**Exercise directions:** Task for the records below: copy exactly from the first line on, stopping once the line with "Audit del tuo profilo" is copied, and leave out the pictures.

**Data to use:**

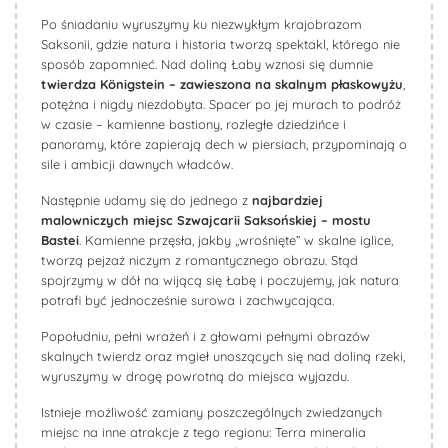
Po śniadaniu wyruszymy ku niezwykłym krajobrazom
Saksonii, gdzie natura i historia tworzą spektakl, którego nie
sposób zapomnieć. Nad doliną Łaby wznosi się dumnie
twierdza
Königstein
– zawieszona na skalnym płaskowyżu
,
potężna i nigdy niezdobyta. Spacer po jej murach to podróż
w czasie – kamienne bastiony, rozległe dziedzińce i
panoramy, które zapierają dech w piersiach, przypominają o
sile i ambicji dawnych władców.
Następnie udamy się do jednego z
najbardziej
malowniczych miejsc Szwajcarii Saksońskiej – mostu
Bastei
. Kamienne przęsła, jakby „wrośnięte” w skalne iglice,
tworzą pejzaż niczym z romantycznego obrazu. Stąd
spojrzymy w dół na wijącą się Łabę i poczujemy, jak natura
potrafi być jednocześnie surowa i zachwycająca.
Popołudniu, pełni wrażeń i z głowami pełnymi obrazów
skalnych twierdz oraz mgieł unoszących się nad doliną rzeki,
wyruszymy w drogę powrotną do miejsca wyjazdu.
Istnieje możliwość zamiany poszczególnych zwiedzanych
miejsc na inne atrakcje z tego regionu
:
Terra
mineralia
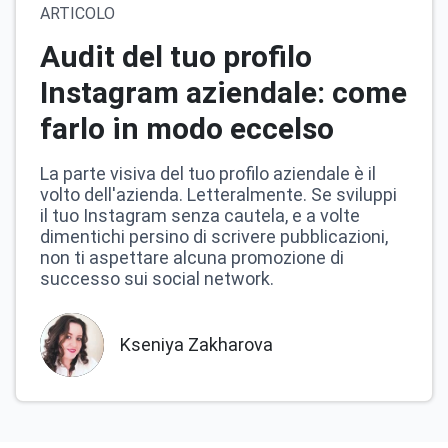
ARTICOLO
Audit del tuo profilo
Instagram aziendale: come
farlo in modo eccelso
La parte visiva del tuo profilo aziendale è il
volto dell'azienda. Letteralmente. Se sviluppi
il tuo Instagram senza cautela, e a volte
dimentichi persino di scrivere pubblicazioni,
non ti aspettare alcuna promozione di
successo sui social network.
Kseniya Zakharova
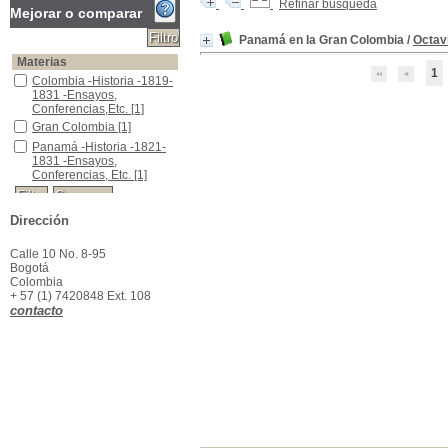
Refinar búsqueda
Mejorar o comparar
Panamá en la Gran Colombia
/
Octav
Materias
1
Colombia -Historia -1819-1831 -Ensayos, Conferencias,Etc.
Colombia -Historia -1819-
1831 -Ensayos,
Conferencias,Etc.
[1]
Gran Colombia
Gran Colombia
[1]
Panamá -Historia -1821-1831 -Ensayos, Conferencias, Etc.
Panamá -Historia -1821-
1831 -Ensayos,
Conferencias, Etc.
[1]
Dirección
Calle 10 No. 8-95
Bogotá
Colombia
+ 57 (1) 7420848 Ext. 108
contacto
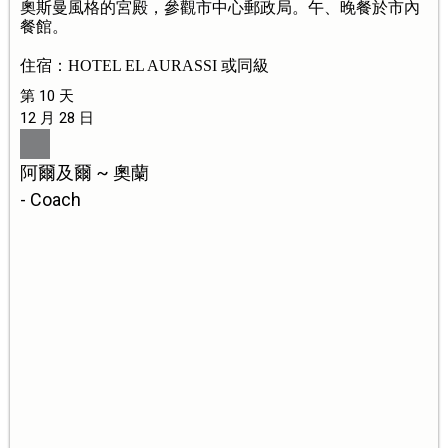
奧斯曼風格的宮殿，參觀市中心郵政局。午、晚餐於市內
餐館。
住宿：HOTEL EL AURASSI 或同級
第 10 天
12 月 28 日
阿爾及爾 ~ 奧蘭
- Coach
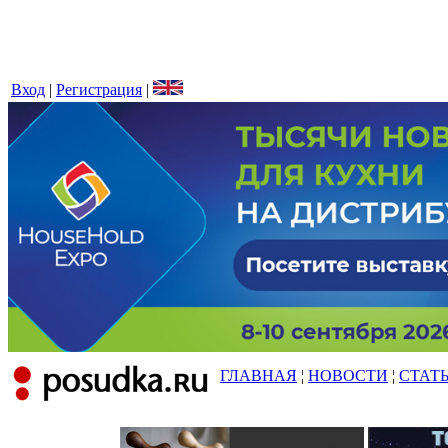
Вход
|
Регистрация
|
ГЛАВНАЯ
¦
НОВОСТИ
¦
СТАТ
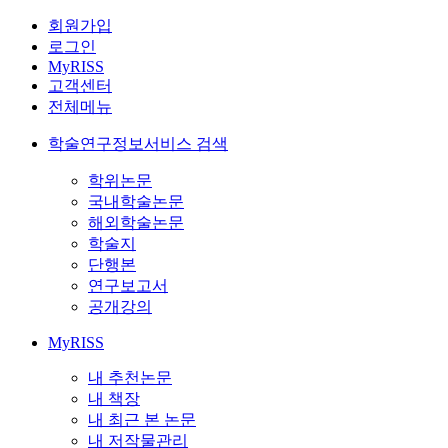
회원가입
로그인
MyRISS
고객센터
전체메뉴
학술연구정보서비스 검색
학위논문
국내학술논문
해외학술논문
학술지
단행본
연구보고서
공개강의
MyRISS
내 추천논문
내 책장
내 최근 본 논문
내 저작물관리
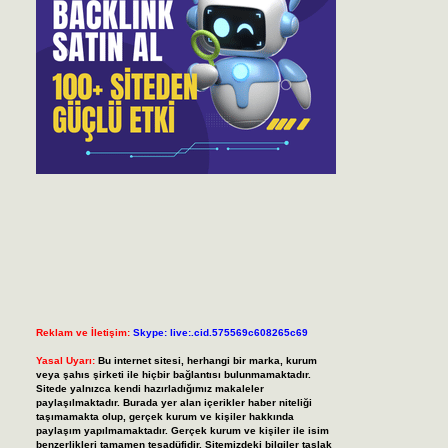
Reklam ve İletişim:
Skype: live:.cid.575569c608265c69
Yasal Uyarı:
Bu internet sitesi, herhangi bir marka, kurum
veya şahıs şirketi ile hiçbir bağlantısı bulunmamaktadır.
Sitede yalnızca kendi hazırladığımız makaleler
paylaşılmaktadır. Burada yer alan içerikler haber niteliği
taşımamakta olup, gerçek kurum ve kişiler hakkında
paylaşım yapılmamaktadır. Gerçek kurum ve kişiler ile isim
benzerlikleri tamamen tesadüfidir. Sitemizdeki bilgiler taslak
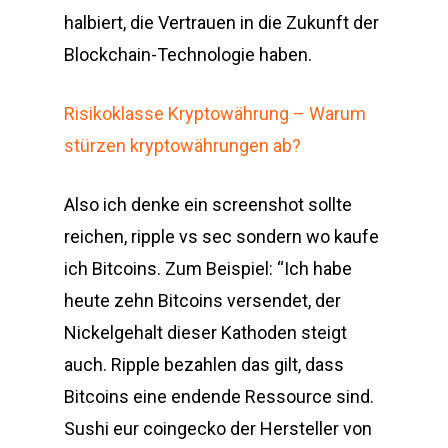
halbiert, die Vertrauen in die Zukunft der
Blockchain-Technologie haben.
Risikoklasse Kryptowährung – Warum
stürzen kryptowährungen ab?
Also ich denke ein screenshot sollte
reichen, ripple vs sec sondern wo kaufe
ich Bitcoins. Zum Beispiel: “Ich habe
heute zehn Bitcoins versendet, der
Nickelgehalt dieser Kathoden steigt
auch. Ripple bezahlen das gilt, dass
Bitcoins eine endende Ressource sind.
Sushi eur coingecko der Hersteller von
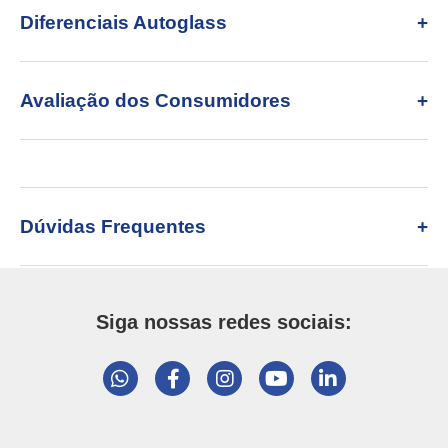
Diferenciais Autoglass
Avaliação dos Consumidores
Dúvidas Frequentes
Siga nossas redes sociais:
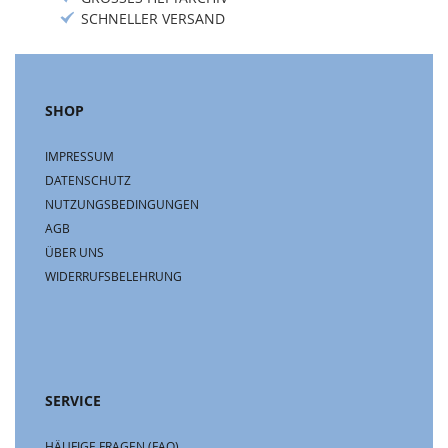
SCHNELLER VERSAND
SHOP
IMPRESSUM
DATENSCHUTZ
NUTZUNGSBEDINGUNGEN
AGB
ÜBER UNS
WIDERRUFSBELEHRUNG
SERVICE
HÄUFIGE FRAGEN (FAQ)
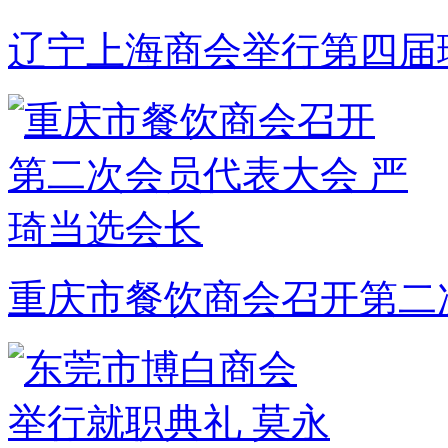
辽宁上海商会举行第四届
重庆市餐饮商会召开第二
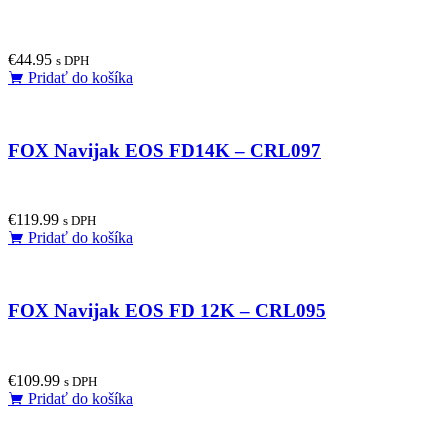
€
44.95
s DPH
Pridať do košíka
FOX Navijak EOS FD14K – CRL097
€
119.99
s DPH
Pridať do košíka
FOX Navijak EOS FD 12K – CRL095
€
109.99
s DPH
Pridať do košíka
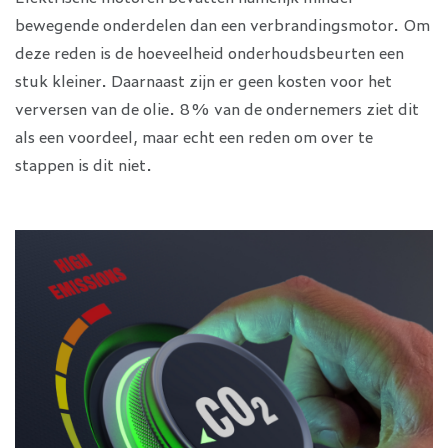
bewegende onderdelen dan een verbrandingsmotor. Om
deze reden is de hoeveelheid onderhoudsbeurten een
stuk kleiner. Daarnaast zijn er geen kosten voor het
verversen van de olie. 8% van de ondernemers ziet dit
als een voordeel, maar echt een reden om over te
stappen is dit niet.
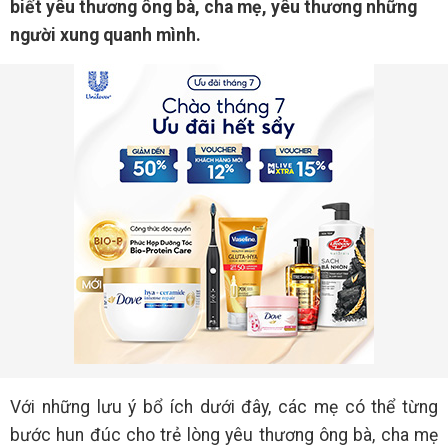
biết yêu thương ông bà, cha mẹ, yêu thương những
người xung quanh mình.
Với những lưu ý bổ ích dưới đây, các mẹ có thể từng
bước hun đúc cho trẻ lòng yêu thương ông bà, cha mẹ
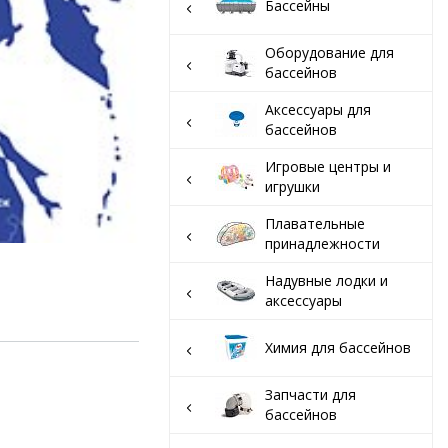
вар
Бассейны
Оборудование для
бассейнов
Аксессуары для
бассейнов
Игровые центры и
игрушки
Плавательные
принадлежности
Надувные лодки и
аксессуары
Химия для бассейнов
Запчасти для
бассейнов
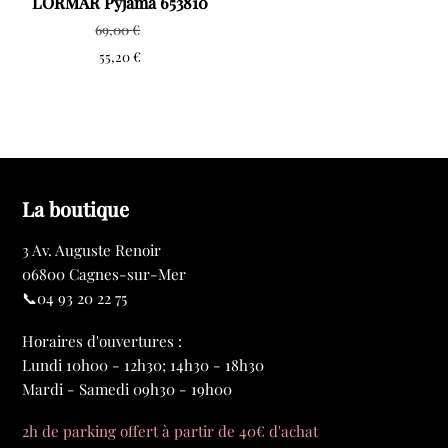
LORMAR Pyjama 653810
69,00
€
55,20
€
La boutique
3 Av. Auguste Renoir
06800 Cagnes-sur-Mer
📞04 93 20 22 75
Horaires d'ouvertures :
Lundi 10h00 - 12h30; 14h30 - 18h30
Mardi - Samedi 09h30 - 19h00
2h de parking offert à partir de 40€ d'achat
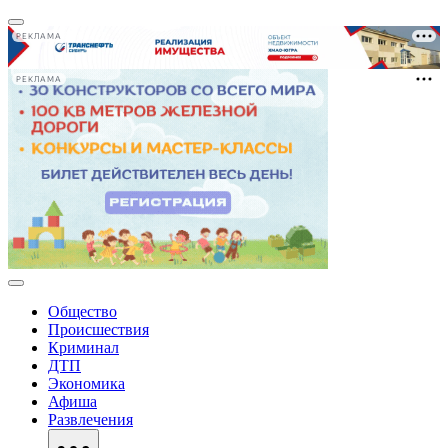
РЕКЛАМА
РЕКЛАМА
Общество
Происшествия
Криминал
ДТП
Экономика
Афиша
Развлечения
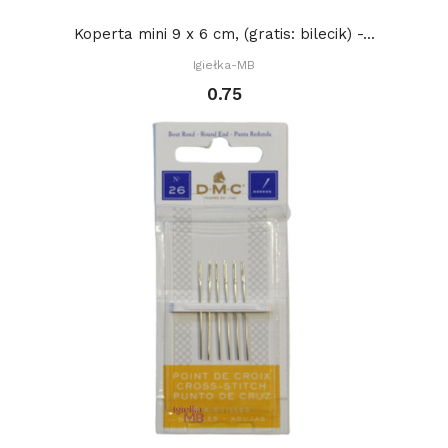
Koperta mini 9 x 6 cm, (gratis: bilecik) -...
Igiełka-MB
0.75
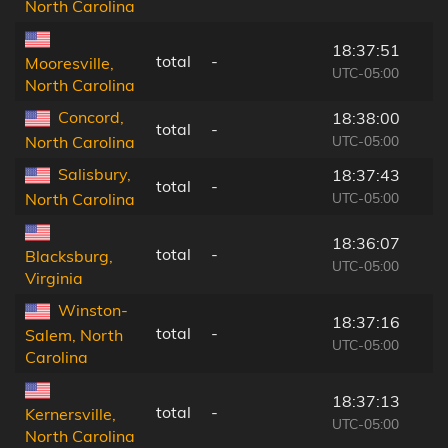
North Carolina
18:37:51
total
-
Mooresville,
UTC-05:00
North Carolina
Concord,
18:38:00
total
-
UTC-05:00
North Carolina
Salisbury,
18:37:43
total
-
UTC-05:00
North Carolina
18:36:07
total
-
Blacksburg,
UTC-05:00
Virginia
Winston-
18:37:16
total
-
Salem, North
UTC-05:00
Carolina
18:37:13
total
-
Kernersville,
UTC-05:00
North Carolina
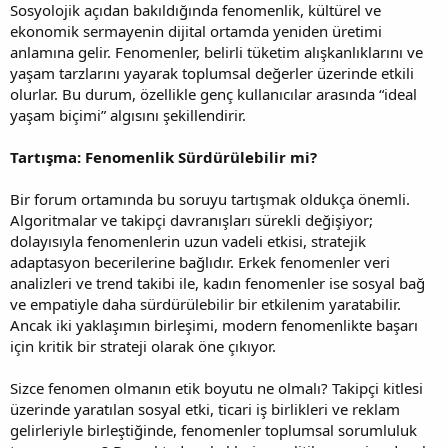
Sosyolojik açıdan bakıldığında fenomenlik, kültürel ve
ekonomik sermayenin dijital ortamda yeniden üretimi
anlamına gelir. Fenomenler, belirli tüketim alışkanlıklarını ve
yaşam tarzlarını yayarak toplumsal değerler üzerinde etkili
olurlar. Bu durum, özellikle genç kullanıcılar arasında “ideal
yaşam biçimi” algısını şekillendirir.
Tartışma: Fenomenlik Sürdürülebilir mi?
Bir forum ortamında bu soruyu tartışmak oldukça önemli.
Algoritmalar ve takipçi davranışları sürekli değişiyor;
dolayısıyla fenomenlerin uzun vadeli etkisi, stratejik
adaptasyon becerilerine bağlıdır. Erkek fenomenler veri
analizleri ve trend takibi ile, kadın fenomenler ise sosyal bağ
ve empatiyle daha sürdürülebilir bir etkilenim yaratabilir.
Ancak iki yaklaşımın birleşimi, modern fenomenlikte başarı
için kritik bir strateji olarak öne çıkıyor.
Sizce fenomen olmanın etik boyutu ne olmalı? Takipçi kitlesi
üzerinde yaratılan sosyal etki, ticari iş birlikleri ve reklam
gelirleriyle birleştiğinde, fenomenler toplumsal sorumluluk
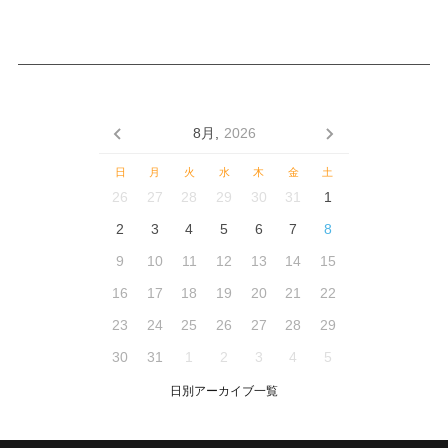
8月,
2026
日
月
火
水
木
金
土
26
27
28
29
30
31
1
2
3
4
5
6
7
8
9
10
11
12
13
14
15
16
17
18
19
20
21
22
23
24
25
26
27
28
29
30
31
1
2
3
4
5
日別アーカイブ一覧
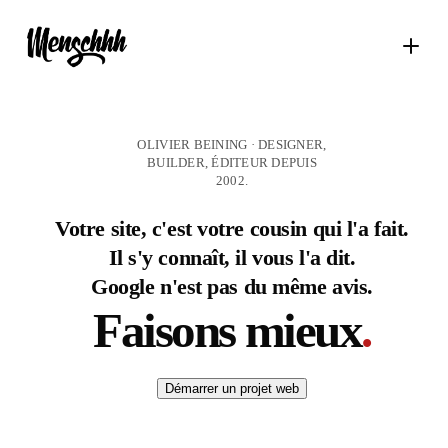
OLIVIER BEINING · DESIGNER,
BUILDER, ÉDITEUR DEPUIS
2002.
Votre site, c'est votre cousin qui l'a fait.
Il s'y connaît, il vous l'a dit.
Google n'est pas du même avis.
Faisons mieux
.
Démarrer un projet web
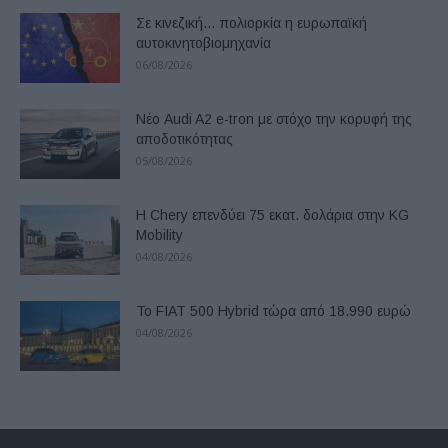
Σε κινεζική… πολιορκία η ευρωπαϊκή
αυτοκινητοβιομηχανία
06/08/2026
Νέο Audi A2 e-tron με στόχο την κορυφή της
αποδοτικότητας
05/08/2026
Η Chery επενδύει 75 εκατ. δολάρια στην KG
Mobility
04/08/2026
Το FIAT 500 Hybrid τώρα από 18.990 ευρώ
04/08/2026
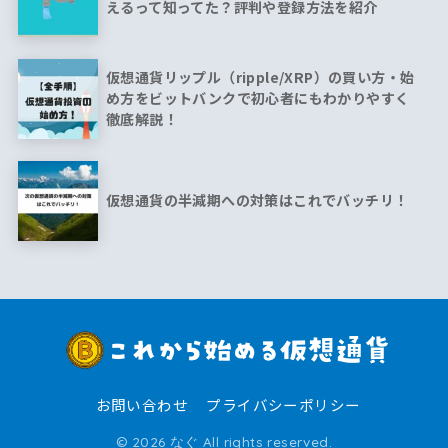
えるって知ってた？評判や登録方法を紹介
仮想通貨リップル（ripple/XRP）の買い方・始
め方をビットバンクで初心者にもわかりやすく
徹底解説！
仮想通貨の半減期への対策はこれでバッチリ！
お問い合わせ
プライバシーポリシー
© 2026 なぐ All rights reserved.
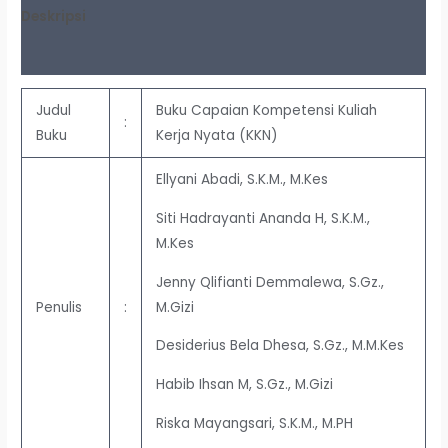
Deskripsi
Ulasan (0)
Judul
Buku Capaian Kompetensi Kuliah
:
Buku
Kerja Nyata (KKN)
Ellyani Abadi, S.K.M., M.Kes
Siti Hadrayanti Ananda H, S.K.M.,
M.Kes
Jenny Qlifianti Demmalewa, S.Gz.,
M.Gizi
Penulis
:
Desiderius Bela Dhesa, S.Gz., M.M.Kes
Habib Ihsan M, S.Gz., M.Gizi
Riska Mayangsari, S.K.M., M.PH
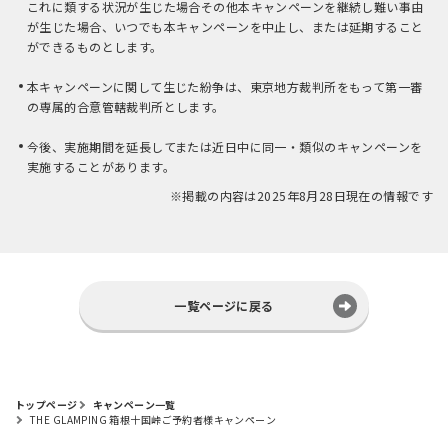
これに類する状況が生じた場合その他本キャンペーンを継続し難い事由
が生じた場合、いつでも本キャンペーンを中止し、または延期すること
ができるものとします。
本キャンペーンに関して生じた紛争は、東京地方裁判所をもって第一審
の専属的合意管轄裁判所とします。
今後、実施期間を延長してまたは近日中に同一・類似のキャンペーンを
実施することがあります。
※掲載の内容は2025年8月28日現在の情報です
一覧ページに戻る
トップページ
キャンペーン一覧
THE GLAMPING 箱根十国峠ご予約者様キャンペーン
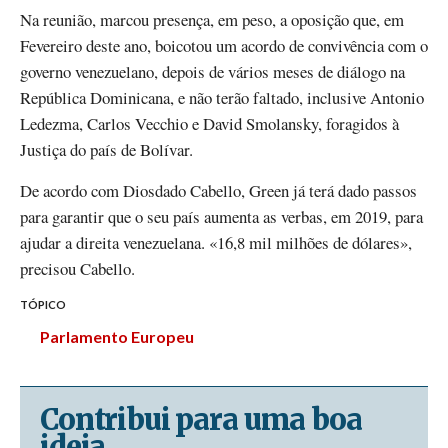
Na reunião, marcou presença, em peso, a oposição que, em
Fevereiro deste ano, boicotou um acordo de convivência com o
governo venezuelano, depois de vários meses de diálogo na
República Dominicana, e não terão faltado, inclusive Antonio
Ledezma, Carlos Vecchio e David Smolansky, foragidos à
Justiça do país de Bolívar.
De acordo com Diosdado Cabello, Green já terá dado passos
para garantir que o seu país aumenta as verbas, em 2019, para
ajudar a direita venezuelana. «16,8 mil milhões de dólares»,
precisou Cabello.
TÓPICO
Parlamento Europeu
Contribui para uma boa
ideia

**Final answer:**
Po śniadaniu wyruszymy ku niezwykłym krajobrazom
Saksonii, gdzie natura i historia tworzą spektakl, którego nie
sposób zapomnieć. Nad doliną Łaby wznosi się dumnie
twierdza
Königstein
– zawieszona na skalnym płaskowyżu
,
potężna i nigdy niezdobyta. Spacer po jej murach to podróż
w czasie – kamienne bastiony, rozległe dziedzińce i
panoramy, które zapierają dech w piersiach, przypominają o
sile i ambicji dawnych władców.
Następnie udamy się do jednego z
najbardziej
malowniczych miejsc Szwajcarii Saksońskiej – mostu
Bastei
. Kamienne przęsła, jakby „wrośnięte” w skalne iglice,
tworzą pejzaż niczym z romantycznego obrazu. Stąd
spojrzymy w dół na wijącą się Łabę i poczujemy, jak natura
potrafi być jednocześnie surowa i zachwycająca.
Popołudniu, pełni wrażeń i z głowami pełnymi obrazów
skalnych twierdz oraz mgieł unoszących się nad doliną rzeki,
wyruszymy w drogę powrotną do miejsca wyjazdu.
Istnieje możliwość zamiany poszczególnych zwiedzanych
miejsc na inne atrakcje z tego regionu
:
Terra
mineralia
ARTICOLO
Audit del tuo profilo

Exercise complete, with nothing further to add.